The Adverse Health Events Reporting Law requires MDH to track, assess, and analyze all incoming reports of adverse events, along with the accompanying root cause analyses and corrective action plans. This process is as follows:

  • A hospital or ambulatory surgical center discovers that one of the 28 reportable events has occurred. Within 15 days, they must report the details of the event into a secure, password-protected Web-based registry. 
  • The facility is required to convene an internal team to conduct a “root cause analysis” or RCA, which involves investigating the role of various factors that may have contributed to the event, including communication, equipment, staffing/fatigue, training, policies/procedures, and organizational culture.
  • Within 60 days of the event’s discovery, facilities are required to submit the findings of their RCA and corrective action plan(s).
  • A team of clinical and quality improvement experts reviews each event, to ensure that the RCA and corrective action plan meet all criteria, and that the facility is taking strong enough steps to reduce the risk of a future event.

  • The facility gets feedback from the review team, and must submit responses and modifications to their plan until all review criteria are met. Each event can go through up to three reviews.

Sharing Information

Along with providing feedback to individual facilities about their root cause analyses and corrective action plans, MDH is also responsible for determining patterns of system failure and successful methods for addressing them, and for sharing this information with facilities. This information sharing takes many forms:

  • Information about patterns in root causes and best practices is regularly shared with facilities through newsletters, safety alerts, presentations and meetings. 

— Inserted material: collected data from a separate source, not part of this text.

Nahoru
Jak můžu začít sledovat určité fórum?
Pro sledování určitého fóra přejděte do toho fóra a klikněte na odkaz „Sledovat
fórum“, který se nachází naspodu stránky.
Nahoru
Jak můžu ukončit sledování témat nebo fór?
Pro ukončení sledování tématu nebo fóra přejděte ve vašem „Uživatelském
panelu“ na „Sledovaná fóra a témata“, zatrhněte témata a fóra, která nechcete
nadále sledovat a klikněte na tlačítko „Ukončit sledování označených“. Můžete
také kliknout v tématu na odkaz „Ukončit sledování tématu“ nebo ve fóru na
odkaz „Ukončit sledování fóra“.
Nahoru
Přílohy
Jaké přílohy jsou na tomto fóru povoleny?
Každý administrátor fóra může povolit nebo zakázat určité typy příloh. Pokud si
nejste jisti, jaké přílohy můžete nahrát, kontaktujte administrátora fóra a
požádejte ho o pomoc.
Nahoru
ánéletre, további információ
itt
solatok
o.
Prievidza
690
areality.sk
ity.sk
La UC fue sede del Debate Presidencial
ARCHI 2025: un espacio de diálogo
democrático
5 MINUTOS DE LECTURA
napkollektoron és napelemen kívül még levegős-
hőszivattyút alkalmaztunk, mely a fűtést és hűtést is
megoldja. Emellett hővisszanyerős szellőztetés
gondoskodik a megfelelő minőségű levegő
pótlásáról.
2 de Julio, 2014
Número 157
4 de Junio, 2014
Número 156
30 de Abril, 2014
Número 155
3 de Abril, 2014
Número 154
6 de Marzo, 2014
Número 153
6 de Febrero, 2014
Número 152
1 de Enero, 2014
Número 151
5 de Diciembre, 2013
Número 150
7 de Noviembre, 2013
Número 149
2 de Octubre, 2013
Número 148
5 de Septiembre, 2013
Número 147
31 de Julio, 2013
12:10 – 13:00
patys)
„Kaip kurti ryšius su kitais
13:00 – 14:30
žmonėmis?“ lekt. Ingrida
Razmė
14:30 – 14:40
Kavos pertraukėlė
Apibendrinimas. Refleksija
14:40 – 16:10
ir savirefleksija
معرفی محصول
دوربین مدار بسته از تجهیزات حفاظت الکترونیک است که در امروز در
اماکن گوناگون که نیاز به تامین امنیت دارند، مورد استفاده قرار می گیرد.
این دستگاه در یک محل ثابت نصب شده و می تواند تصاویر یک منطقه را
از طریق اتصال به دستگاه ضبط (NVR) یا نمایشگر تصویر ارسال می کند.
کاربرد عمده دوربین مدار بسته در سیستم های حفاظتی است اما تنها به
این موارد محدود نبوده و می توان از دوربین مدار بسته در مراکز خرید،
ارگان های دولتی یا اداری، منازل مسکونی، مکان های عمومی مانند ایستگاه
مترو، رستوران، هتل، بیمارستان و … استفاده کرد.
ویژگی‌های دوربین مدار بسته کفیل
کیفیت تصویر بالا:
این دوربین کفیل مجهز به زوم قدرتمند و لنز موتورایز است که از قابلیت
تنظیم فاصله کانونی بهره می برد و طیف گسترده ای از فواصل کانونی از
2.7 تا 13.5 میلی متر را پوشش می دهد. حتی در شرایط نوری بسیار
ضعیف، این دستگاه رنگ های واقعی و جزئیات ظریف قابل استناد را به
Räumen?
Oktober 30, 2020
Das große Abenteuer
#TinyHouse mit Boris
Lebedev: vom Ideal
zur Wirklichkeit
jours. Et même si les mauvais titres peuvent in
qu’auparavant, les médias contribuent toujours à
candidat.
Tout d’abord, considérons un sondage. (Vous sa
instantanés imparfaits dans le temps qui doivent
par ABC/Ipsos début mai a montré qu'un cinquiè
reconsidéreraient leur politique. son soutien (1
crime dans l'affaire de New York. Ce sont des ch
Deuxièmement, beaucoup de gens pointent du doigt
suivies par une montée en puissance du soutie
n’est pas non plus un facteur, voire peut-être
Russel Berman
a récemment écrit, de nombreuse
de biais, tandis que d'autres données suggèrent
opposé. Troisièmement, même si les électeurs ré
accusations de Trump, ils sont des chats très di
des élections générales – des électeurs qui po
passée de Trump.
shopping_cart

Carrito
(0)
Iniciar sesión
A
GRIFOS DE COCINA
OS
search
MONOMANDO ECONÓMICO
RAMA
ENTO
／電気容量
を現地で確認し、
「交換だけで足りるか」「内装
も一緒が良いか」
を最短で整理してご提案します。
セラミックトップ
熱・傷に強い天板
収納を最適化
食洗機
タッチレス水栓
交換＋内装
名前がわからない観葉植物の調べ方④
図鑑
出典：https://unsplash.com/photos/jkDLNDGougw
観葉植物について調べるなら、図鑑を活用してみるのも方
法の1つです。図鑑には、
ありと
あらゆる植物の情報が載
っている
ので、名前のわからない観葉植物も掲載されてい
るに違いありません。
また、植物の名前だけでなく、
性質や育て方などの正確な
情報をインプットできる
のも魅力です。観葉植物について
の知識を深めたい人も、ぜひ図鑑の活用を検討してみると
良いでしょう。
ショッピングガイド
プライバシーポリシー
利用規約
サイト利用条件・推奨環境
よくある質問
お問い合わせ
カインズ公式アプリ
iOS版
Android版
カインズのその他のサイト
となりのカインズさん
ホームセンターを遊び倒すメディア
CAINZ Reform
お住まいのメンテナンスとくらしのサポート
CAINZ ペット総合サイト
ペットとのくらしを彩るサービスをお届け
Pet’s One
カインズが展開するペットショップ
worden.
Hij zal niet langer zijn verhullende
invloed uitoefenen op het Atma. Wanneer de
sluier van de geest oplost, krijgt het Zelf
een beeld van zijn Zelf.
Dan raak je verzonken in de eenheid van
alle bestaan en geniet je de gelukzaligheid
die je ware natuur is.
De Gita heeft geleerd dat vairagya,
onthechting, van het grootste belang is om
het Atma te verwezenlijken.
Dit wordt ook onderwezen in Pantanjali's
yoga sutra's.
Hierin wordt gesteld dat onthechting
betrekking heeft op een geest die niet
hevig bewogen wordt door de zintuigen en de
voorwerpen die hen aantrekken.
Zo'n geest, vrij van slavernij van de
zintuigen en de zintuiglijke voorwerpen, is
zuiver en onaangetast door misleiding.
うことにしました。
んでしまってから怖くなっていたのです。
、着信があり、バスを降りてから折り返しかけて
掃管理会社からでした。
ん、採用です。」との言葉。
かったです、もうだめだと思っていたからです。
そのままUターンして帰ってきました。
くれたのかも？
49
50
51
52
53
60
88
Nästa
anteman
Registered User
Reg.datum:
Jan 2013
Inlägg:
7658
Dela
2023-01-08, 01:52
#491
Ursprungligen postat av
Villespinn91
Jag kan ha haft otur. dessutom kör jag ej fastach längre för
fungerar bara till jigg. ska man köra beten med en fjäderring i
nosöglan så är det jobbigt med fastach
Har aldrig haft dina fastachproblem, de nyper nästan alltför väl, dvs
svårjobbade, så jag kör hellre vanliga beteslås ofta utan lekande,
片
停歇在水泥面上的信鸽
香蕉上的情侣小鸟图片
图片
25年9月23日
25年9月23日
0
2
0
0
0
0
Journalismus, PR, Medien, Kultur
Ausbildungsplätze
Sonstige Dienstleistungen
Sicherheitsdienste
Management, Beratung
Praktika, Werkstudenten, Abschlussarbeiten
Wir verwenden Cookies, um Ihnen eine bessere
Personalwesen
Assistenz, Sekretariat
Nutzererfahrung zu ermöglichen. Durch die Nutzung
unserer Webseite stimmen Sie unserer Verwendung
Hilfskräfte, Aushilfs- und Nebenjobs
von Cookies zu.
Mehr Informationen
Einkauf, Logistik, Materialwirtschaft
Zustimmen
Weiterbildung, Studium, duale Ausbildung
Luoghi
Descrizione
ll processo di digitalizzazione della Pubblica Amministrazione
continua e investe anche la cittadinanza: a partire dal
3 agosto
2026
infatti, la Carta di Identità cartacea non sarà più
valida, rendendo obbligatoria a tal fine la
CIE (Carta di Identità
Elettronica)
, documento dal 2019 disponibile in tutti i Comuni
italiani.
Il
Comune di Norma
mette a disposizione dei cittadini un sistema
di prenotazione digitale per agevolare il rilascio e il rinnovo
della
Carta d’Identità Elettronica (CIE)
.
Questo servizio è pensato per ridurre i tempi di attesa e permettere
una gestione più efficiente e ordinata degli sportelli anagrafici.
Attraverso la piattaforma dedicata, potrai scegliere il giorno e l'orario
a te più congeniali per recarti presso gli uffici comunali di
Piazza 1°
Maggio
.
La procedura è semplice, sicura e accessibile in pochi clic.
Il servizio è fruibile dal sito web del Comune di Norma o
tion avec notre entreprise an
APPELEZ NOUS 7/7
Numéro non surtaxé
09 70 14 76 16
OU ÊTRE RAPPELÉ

  • Many hospitals choose to participate in a data-sharing agreement, through the Minnesota Hospital Association, whereby they can learn directly from other hospitals’ experiences with similar events.
  • The majority of hospitals participate in one or more statewide Calls to Action, campaigns designed to reduce the incidence of the four most common types of adverse events. These campaigns have their roots in analysis of adverse events data and the development of best practices based on trends.

Ensuring Accountability

MDH implemented the Adverse Health Events Reporting Law as a quality improvement and accountability initiative rather than as a regulatory tool. However, MDH is still authorized and required to investigate complaints and enforce licensing and certification standards for certain health care facilities. Adverse health event reporting does not replace these regulatory requirements. The policy goals of the Adverse Health Events reporting system are balanced with the regulatory obligations of the department to hold facilities accountable through multiple channels:

  • Adverse health events that are submitted in compliance with the Adverse Health Events Reporting Law are reviewed solely under that law following the procedure described above. However, if an adverse health event is discovered that has not been submitted within the time frame required by statute, the facility would be subject to investigation by MDH under the Vulnerable Adult Act (VAA) or the Maltreatment of Minors act. 
  • If MDH’s Office of Health Facility Complaints receives a complaint about a potential incident, the facility may be subject to an investigation whether or not the event was reported through the adverse health events reporting system. A facility may be subject to state or federal sanctions depending on the findings of the investigation, and information may also be provided to the appropriate professional boards. Findings of complaint investigations are also made public.
  • Four of the 28 reportable adverse events are criminal events. Facilities must still report these events under the VAA or Maltreatment of Minors requirements, along with events that fall outside of the 28 reportable adverse events but meet the reporting requirements of the VAA, the Maltreatment of Minors Act, or other state, federal or accreditation reporting requirements.
  • The licensing boards that regulate physicians, physician assistants, nurses, pharmacists and podiatrists are also required to report to MDH when events come to their attention that may qualify as adverse health events.